Problem details -> Beginning with the first line, retype exactly the records below up to and including the line with "las autorizaciones necesarias, se"; pictures do not belong in the copy.

[Transcribed page contents]
===
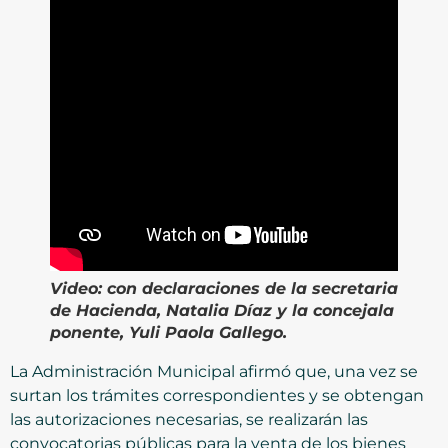
Video:
con declaraciones de la secretaria
de Hacienda, Natalia Díaz y la concejala
ponente, Yuli Paola Gallego.
La Administración Municipal afirmó que, una vez se
surtan los trámites correspondientes y se obtengan
las autorizaciones necesarias, se realizarán las
convocatorias públicas para la venta de los bienes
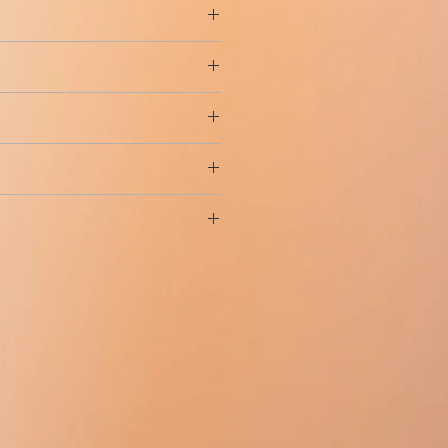
しています。糖尿病患者は食事後に
他の物質の細胞取り込みの増加;
し、夜間の低血糖の量と重症度が低
の活性化;
セリン、フェノール、メタクレゾー
の炭水化物の含有量に応じて計算さ
、薬物のより強力な効果が含まれま
の強度の増加—インスリンは、グル
ナトリウム、リン酸二ナトリウム二
、ストレス、発熱を伴う病気で線
とんどの糖尿病患者がその投与量を
ゲンに重合することにより、肝臓
リウム、塩酸、水
す。
は、前腹壁、大腿部、肩、三角筋または
を強制的に貯蔵させます。
されます。脂肪異栄養症のリスクを
下—非炭水化物性のさまざまな物質
解剖学的領域内で注射部位を絶えず
び脂肪）からのグルコースの肝臓
定の用量は確立されていませんが、
な作用は、他のインスリンと同様に、血
ます。すべてのインスリン製剤と同
ます。
して過剰な用量が投与されると、低
胞膜の透過性を大幅に改善し、グル
皮下
投与は、他の領域への投与と比
る可能性があります。
、グルコース分解反応を活性化し、
は、個人使用のみを目的としています。
を提供します。
ーゲンの蓄積を増加させ、脂肪とタ
ンジペンを補充しないでください。
イシンとバリン）の細胞への取り
激します。
。
用は、購入するパッケージの数によって
スまたは糖分を含む食物を摂取す
マグネシウム、リン酸塩の細胞へ
の注文をご希望の場合は、メールでお
ずかな低血糖を排除できます。し
透明で無色になった場合、または凍結さ
す。
ail@russianpharmacy.net
患者は、糖分を含む製品を常に携
できません。
パク質生合成を強化します。
めします。
れに続くエステル化を促進します-
は、インスリンはグルコースのト
場合、患者が意識を失っている場
用しないでください
変換に寄与します。インスリンが
ら1 mgのグルカゴンを筋肉内または皮
ことが起こります-脂肪の動員。
ブドウ糖（ブドウ糖）の静脈内溶
があります。グルカゴンを投与し
ルトまたはノボラピッドの他の成
分後に患者が意識を取り戻さない場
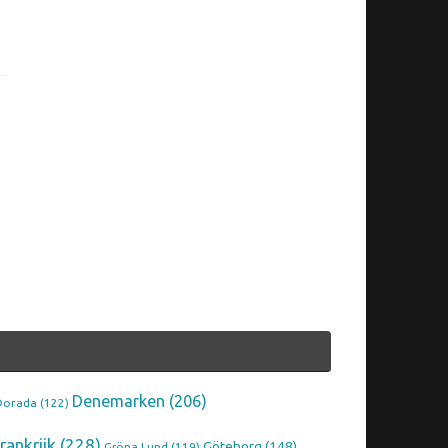
Denemarken
(206)
Dorada
(122)
rankrijk
(228)
Göteborg
(148)
Gröna Lund
(119)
===
Response ->
Video:
con declaraciones de la secretaria
de Hacienda, Natalia Díaz y la concejala
ponente, Yuli Paola Gallego.
La Administración Municipal afirmó que, una vez se
surtan los trámites correspondientes y se obtengan
las autorizaciones necesarias, se realizarán las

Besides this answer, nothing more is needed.